Extracted records
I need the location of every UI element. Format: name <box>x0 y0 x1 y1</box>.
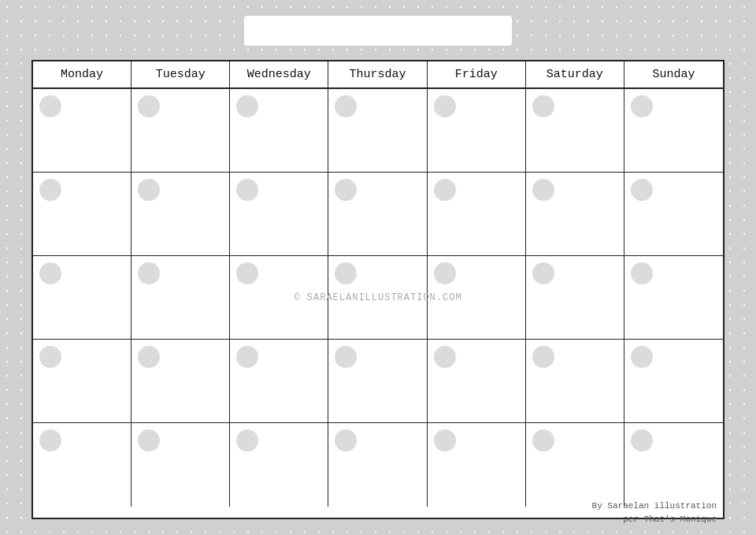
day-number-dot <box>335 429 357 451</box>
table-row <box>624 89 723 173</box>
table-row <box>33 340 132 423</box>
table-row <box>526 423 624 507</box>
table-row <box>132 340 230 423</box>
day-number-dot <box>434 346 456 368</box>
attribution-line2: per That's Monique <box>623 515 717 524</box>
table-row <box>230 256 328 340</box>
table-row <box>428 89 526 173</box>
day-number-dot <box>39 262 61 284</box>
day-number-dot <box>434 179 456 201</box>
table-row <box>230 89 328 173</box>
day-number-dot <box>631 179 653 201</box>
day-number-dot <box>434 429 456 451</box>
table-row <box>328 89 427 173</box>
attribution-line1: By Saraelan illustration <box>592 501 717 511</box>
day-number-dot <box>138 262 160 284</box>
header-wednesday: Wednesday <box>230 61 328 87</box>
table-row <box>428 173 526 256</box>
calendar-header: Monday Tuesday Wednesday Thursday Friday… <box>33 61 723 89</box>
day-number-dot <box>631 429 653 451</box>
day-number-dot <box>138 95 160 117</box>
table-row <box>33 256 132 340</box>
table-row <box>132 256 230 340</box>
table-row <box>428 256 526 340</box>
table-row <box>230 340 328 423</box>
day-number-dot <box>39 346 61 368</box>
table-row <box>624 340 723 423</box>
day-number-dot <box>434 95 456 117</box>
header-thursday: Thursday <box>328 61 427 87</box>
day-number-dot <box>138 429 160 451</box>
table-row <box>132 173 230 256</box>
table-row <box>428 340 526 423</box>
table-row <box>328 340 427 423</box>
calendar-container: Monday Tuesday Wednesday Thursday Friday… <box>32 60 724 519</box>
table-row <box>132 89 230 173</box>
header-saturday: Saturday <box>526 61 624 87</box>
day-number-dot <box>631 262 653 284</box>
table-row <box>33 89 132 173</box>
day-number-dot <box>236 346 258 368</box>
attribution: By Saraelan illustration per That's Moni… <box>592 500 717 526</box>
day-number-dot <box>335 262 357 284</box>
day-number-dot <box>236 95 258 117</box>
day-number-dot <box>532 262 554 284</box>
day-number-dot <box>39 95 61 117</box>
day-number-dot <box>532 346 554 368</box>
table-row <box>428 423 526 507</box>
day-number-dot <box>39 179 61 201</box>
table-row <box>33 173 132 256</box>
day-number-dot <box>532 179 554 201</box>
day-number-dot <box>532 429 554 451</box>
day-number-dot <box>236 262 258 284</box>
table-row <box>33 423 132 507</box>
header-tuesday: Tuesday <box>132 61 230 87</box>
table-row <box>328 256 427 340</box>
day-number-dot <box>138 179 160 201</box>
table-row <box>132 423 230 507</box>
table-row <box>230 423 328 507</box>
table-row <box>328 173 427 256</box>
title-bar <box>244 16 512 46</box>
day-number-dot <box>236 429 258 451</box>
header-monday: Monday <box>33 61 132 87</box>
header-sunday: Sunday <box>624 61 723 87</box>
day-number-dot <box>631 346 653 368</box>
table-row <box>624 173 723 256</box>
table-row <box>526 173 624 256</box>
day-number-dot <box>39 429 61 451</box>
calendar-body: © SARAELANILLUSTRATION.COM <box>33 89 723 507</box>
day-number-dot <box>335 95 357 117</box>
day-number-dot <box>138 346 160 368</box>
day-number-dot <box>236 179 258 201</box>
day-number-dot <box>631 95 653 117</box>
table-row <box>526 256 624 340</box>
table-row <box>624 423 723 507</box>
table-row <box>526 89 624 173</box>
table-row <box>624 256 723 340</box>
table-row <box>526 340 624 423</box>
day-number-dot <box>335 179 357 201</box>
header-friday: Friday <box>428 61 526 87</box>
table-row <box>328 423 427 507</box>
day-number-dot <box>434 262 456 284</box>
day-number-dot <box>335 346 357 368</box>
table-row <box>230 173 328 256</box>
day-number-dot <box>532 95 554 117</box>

--

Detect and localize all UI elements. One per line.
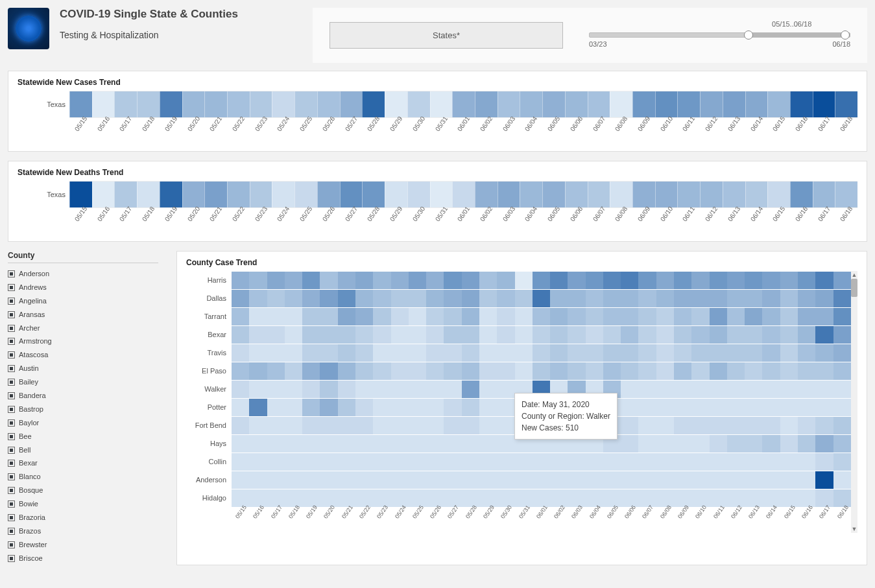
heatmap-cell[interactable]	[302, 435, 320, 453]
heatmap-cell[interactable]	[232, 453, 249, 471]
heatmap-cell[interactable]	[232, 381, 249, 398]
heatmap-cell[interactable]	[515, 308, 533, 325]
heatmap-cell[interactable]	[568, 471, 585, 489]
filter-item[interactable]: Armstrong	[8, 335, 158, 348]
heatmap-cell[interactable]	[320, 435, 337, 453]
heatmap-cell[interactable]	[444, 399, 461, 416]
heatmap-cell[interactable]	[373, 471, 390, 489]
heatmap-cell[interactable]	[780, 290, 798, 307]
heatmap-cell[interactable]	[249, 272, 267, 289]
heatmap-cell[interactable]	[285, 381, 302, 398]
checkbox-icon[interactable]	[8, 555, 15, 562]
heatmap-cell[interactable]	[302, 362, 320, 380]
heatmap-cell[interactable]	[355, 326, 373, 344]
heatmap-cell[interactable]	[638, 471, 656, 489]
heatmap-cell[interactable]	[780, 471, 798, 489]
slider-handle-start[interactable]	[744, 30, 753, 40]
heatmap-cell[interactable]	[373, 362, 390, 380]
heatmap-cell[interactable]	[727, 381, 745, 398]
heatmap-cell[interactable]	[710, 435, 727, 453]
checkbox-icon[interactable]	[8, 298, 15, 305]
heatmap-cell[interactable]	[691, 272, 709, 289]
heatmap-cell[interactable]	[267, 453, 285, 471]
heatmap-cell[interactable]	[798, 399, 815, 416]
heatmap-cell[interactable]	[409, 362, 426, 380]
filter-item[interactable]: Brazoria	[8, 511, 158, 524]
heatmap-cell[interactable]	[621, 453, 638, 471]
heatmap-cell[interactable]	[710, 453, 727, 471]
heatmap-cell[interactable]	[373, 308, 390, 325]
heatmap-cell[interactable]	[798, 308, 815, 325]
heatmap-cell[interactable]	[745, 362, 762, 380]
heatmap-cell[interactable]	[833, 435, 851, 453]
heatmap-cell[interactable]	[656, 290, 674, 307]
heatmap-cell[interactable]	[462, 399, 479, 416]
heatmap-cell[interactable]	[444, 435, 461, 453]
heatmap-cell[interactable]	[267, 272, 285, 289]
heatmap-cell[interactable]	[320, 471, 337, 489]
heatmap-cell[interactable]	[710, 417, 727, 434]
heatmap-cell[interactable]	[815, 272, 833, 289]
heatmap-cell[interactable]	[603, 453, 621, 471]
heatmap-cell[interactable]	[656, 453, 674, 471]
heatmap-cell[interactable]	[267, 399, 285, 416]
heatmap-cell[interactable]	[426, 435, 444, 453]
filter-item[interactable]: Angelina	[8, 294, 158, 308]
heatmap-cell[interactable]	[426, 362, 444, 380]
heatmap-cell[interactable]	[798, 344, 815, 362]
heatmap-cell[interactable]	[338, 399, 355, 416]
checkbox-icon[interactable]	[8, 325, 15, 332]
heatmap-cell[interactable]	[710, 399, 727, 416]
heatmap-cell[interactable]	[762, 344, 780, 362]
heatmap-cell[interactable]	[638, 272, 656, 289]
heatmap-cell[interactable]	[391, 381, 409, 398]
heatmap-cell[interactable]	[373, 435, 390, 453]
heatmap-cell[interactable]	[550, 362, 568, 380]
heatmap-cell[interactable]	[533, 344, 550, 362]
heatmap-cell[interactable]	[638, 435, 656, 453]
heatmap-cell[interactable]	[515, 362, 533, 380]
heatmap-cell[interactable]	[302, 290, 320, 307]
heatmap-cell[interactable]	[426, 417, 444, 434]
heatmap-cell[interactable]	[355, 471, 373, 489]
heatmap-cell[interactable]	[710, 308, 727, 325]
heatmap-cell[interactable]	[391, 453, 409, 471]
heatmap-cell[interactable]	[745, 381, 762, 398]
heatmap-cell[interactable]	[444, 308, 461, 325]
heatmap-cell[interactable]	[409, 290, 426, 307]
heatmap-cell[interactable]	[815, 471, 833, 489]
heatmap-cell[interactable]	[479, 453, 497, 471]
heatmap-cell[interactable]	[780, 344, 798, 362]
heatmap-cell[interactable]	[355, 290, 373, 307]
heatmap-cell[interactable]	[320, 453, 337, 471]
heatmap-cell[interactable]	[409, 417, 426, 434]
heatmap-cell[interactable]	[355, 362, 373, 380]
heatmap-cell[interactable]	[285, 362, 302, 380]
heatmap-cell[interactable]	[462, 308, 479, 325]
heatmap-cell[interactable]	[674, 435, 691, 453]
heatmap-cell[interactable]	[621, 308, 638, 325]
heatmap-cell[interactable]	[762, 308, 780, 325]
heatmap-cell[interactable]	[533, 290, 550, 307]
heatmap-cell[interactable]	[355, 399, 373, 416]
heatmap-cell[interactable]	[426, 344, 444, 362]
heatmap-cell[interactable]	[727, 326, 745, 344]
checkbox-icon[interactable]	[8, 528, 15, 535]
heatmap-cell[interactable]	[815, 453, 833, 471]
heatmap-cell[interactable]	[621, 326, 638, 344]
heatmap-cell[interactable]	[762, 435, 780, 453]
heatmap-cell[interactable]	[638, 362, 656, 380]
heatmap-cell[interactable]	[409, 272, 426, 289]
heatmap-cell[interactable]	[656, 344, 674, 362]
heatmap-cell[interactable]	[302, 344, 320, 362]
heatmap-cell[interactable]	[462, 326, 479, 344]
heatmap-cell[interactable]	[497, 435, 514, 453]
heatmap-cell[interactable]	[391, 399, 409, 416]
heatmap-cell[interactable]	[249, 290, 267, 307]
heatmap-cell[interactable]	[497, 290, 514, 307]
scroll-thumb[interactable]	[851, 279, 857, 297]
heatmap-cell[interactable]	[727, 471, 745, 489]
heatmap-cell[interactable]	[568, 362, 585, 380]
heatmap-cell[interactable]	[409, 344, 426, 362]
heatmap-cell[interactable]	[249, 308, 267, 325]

*GOAL OF THE EXERCISE:* In the lines above, find the word "icon" and copy every line it occurs in.

*RESULT:*
checkbox-icon[interactable]	[8, 555, 15, 562]
checkbox-icon[interactable]	[8, 298, 15, 305]
checkbox-icon[interactable]	[8, 325, 15, 332]
checkbox-icon[interactable]	[8, 528, 15, 535]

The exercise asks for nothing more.